Causes of Schizophrenia

Note: Please review this material, and the material in Talk:Schizophrenia by the same author marked "for review"'. See also see the speculative article How the pathology of schizophrenia relates to symptoms

No simple explanation of Schizophrenia is available. Please note that while the material below has a considerable evidence base there are many areas of conjecture.

What we do know: .

  • There is a familial or genetic component.
  • Despite there being a definite genetic component there must also be a environmental factor.
  • Life-stresses do not cause schizophrenia but may precipitate an episode of psychosis.
  • There is no simple or consistent genetic defect yet discovered.

How do we know there is a genetic component?

  • If there is no family history a person has about 1:100 risk of schizophrenia.
  • If you have a first degree relative there is about 1:10 risk.
  • If you have an identical twin with schizophrenia the risk is about 40%.

How do we know there is an environmental factor?

Interestingly even with an identical twin the risk is not 100% therefore there must be some other factor.

It is thought that the perinatal or intra-uterine environment is important. This environment would be largely shared by an identical twin (blood supply may differ significantly however) and if anything the risk of an identical twin probably over-estimates the genetic risk.

Are there any definitely known causes in specific cases?

Yes. Syphilis, before Penicillin was the second commonest cause of Schizophrenia, as part of neurosyphilis. This form of schizophrenia differs from the more common idiopathic form because, in addition to the standard psychotic and delusional features there are other neurological symptoms.

The Velocardofacial syndrome or Di George syndrome is linked to a chromosomal deletion and this has a risk similar to that of an identical twin, probably indicating a full genetic susceptibility given this deletion.

Good general introduction to syndrome [[1] (http://www.nidcd.nih.gov/health/pubs_vsl/velocario.htm)] Better for schizophrenia implications) [[2] (http://info.med.yale.edu/chldstdy/plomdevelop/genetics/01aprgen.htm)]

The fragile X syndrome, a form of mental retardation,has a low but increased risk of schizophrenia.

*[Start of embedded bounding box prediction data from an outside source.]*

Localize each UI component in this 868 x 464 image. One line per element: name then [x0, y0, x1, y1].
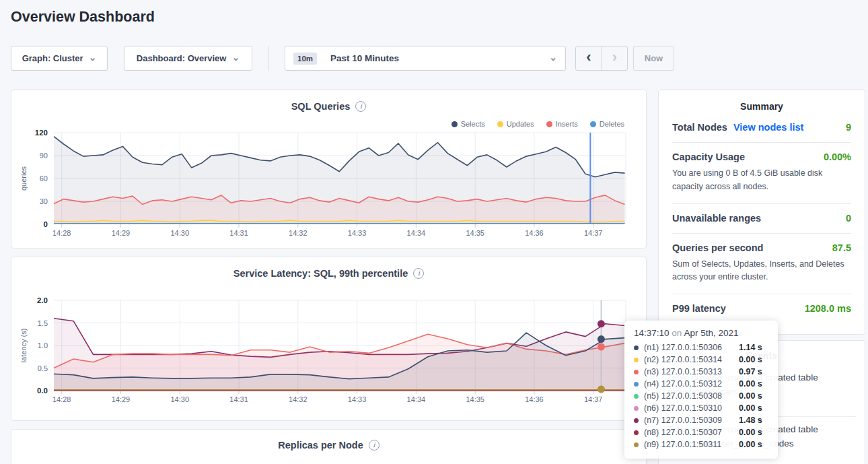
svg-text:1.5: 1.5	[38, 319, 48, 327]
time-range-label: Past 10 Minutes	[330, 53, 544, 63]
svg-text:14:33: 14:33	[348, 395, 367, 403]
overview-dashboard-page: Overview Dashboard Graph: Cluster ⌄ Dash…	[0, 0, 868, 464]
tooltip-row: (n5) 127.0.0.1:503080.00 s	[634, 390, 768, 402]
chevron-left-icon: ‹	[586, 48, 591, 66]
node-address: (n4) 127.0.0.1:50312	[644, 379, 733, 389]
chevron-down-icon: ⌄	[89, 54, 97, 61]
info-icon[interactable]: i	[369, 440, 379, 451]
sql-queries-chart[interactable]: 14:2814:2914:3014:3114:3214:3314:3414:35…	[11, 90, 646, 248]
summary-row-total-nodes: Total Nodes View nodes list 9	[672, 113, 851, 143]
chevron-down-icon: ⌄	[231, 54, 240, 61]
node-color-dot	[634, 394, 639, 399]
legend-label: Selects	[461, 120, 485, 128]
svg-text:14:28: 14:28	[52, 229, 71, 237]
sql-queries-title: SQL Queries	[291, 101, 351, 112]
svg-text:14:34: 14:34	[407, 395, 426, 403]
view-nodes-list-link[interactable]: View nodes list	[733, 122, 804, 133]
capacity-value: 0.00%	[824, 152, 851, 162]
time-nav-group: ‹ ›	[575, 46, 628, 71]
time-prev-button[interactable]: ‹	[576, 46, 602, 70]
time-next-button[interactable]: ›	[602, 46, 627, 70]
tooltip-row: (n6) 127.0.0.1:503100.00 s	[634, 402, 768, 414]
svg-text:14:31: 14:31	[229, 395, 248, 403]
node-address: (n6) 127.0.0.1:50310	[644, 403, 733, 413]
svg-text:0.0: 0.0	[37, 387, 48, 395]
legend-dot	[451, 121, 458, 127]
info-icon[interactable]: i	[413, 268, 424, 279]
summary-panel: Summary Total Nodes View nodes list 9 Ca…	[658, 90, 865, 335]
p99-latency-value: 1208.0 ms	[805, 303, 851, 314]
time-range-badge: 10m	[293, 53, 317, 65]
svg-text:14:30: 14:30	[170, 395, 189, 403]
qps-label: Queries per second	[672, 242, 763, 253]
node-address: (n8) 127.0.0.1:50307	[644, 428, 733, 437]
svg-text:30: 30	[40, 197, 48, 205]
svg-text:14:33: 14:33	[348, 229, 367, 237]
total-nodes-label: Total Nodes	[672, 122, 727, 133]
svg-text:14:37: 14:37	[584, 229, 603, 237]
sql-queries-panel: 14:2814:2914:3014:3114:3214:3314:3414:35…	[11, 90, 647, 248]
legend-label: Deletes	[600, 120, 624, 128]
node-latency-value: 0.97 s	[739, 367, 762, 376]
unavailable-ranges-value: 0	[846, 213, 851, 224]
svg-text:14:29: 14:29	[112, 395, 131, 403]
replicas-per-node-panel: Replicas per Nodei	[11, 429, 647, 464]
svg-text:14:34: 14:34	[407, 229, 426, 237]
svg-text:2.0: 2.0	[37, 296, 48, 304]
service-latency-header: Service Latency: SQL, 99th percentilei	[11, 267, 646, 279]
unavailable-ranges-label: Unavailable ranges	[672, 213, 761, 224]
total-nodes-value: 9	[846, 122, 851, 133]
svg-text:14:36: 14:36	[525, 229, 544, 237]
tooltip-row: (n8) 127.0.0.1:503070.00 s	[634, 426, 768, 438]
svg-text:14:29: 14:29	[112, 229, 131, 237]
node-color-dot	[634, 442, 639, 447]
node-color-dot	[634, 370, 639, 374]
now-button[interactable]: Now	[633, 46, 674, 71]
node-color-dot	[634, 406, 639, 411]
node-latency-value: 0.00 s	[739, 440, 762, 449]
node-color-dot	[634, 358, 639, 362]
legend-dot	[497, 121, 503, 127]
tooltip-row: (n2) 127.0.0.1:503140.00 s	[634, 354, 768, 366]
legend-item-selects[interactable]: Selects	[451, 120, 485, 128]
svg-text:120: 120	[35, 129, 48, 137]
svg-text:latency (s): latency (s)	[20, 329, 28, 363]
node-latency-value: 1.48 s	[739, 416, 762, 425]
svg-text:0: 0	[44, 220, 48, 228]
svg-text:14:31: 14:31	[229, 229, 248, 237]
graph-dropdown[interactable]: Graph: Cluster ⌄	[11, 46, 108, 71]
svg-text:1.0: 1.0	[38, 341, 48, 350]
chart-hover-tooltip: 14:37:10 on Apr 5th, 2021 (n1) 127.0.0.1…	[624, 321, 778, 459]
p99-latency-label: P99 latency	[672, 303, 726, 314]
time-range-selector[interactable]: 10m Past 10 Minutes ⌄	[285, 46, 566, 71]
page-title: Overview Dashboard	[11, 9, 155, 26]
sql-queries-header: SQL Queriesi	[11, 100, 646, 112]
node-latency-value: 0.00 s	[739, 379, 762, 389]
legend-item-inserts[interactable]: Inserts	[546, 120, 578, 128]
node-latency-value: 1.14 s	[739, 343, 762, 352]
service-latency-chart[interactable]: 14:2814:2914:3014:3114:3214:3314:3414:35…	[11, 257, 646, 420]
node-color-dot	[634, 430, 639, 435]
legend-item-updates[interactable]: Updates	[497, 120, 534, 128]
node-latency-value: 0.00 s	[739, 391, 762, 401]
tooltip-row: (n1) 127.0.0.1:503061.14 s	[634, 341, 768, 354]
sql-queries-legend: SelectsUpdatesInsertsDeletes	[451, 120, 624, 128]
summary-heading: Summary	[659, 90, 865, 113]
node-color-dot	[634, 345, 639, 350]
legend-label: Inserts	[556, 120, 578, 128]
qps-value: 87.5	[832, 242, 851, 253]
service-latency-panel: 14:2814:2914:3014:3114:3214:3314:3414:35…	[11, 257, 647, 421]
svg-text:14:35: 14:35	[466, 395, 484, 403]
tooltip-row: (n7) 127.0.0.1:503091.48 s	[634, 414, 768, 426]
dashboard-dropdown[interactable]: Dashboard: Overview ⌄	[124, 46, 252, 71]
svg-text:14:35: 14:35	[466, 229, 484, 237]
svg-text:14:36: 14:36	[525, 395, 544, 403]
legend-label: Updates	[507, 120, 534, 128]
dashboard-dropdown-label: Dashboard: Overview	[137, 53, 227, 63]
node-address: (n9) 127.0.0.1:50311	[644, 440, 733, 449]
node-latency-value: 0.00 s	[739, 428, 762, 437]
info-icon[interactable]: i	[355, 101, 366, 112]
qps-description: Sum of Selects, Updates, Inserts, and De…	[672, 258, 851, 285]
legend-item-deletes[interactable]: Deletes	[590, 120, 624, 128]
svg-text:14:32: 14:32	[289, 395, 308, 403]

This is interesting because the fragile X protein is part of the Reelin system which is one of the proposed mechanisms of schizophrenia.

Paraphrenia, particularly paranoid form of schizophrenia occurring in the elderly as opposed to adolescents is thought to be caused by abnormalities in the tau protein, which is also linked to some cases of Alzheimers disease.

Given these genetic clues why cant we find a consistent genetic link?

I think the Reelin -integrin system is the most plausible explanation currently available for schizophrenia. This system controls neuro-development in the fetus and childhood and also controls neuroplasticity or adaptability in the mature brain. It is a complex system with many protein and many genes involved. We know in mouse models that damage to several different genes in the pathway cause similar outcomes (phenotypes). This would explain why a genetic link is consistent within a family but different families would have different defect on the pathway.

If Schizophrenia is genetic and is so devastating an illness why do the genetic faults persist?

This is a very puzzling problem. Throughout the world Schizophrenia affects about 1% of the population. It has a major effect on the fertility of the sufferer. Why doesn't it get selected out rapidly?

There are two possible explanations.

  • If you don't have full blown schizophrenia the genotype may give you an evolutionary advantage.

OR

  • The system is very complex involving many genes, increasing the chance of a mutation affecting this system. The disease is maintained by mutation.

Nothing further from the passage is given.